• **WHAT IS EXPECTED**
Copy out, precisely as given, the lines from the line with "Upgrades, Backups usw.)." to the end of the entries that follow.

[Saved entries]
━━━━━━━━━━━━━━━━━━━━━━━━━━━━━━
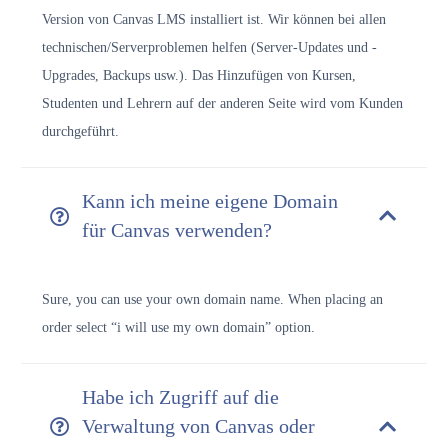
Version von Canvas LMS installiert ist. Wir können bei allen
technischen/Serverproblemen helfen (Server-Updates und -
Upgrades, Backups usw.). Das Hinzufügen von Kursen,
Studenten und Lehrern auf der anderen Seite wird vom Kunden
durchgeführt.
Kann ich meine eigene Domain
für Canvas verwenden?
Sure, you can use your own domain name. When placing an
order select “i will use my own domain” option.
Habe ich Zugriff auf die
Verwaltung von Canvas oder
━━━━━━━━━━━━━━━━━━━━━━━━━━━━━━
• **PROBLEM SOLUTION**
Upgrades, Backups usw.). Das Hinzufügen von Kursen,
Studenten und Lehrern auf der anderen Seite wird vom Kunden
durchgeführt.
Kann ich meine eigene Domain
für Canvas verwenden?
Sure, you can use your own domain name. When placing an
order select “i will use my own domain” option.
Habe ich Zugriff auf die
Verwaltung von Canvas oder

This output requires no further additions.